*** Opening Input data ***

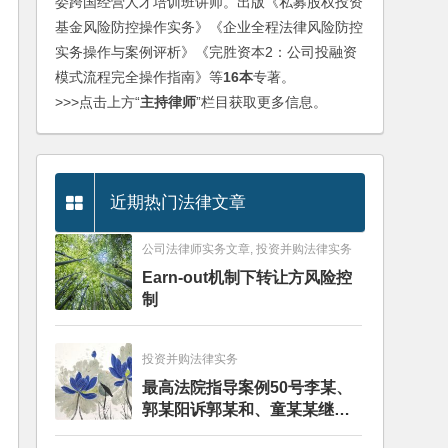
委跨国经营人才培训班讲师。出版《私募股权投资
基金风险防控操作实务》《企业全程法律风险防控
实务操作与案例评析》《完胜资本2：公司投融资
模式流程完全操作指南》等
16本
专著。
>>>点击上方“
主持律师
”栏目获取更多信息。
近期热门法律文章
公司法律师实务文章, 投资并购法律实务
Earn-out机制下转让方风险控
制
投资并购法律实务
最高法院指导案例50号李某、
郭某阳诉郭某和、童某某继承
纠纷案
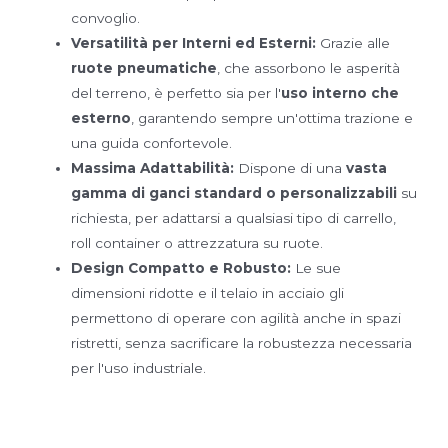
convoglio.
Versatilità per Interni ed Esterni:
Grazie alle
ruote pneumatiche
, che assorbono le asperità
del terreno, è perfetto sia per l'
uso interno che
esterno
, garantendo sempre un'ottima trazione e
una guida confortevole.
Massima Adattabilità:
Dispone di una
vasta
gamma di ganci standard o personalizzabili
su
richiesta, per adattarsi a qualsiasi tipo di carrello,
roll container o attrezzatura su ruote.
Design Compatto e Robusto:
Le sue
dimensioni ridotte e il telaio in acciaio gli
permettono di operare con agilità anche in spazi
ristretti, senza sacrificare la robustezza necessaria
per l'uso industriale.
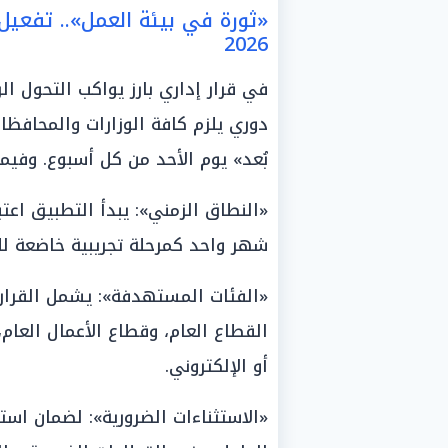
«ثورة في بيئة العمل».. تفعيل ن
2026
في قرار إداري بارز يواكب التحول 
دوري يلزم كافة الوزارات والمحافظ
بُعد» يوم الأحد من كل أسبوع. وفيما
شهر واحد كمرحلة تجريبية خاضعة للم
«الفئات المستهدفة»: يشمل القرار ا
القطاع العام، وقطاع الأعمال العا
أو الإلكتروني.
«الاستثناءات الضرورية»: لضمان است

*** Closing Input data ***
*** Opening Input data ***

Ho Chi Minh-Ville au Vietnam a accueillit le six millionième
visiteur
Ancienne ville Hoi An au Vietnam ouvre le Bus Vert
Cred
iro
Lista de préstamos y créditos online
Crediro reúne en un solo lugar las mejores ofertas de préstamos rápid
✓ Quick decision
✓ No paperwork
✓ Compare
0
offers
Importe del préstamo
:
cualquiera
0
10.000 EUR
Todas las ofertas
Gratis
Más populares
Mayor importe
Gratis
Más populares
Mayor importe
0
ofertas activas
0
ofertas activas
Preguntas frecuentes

*** Closing Input data ***

▶ **Aim of the exercise**:
For the word "ruote", say how many lines of the data include it, with nothing else in the reply.

▶ **Result for this exercise**:
2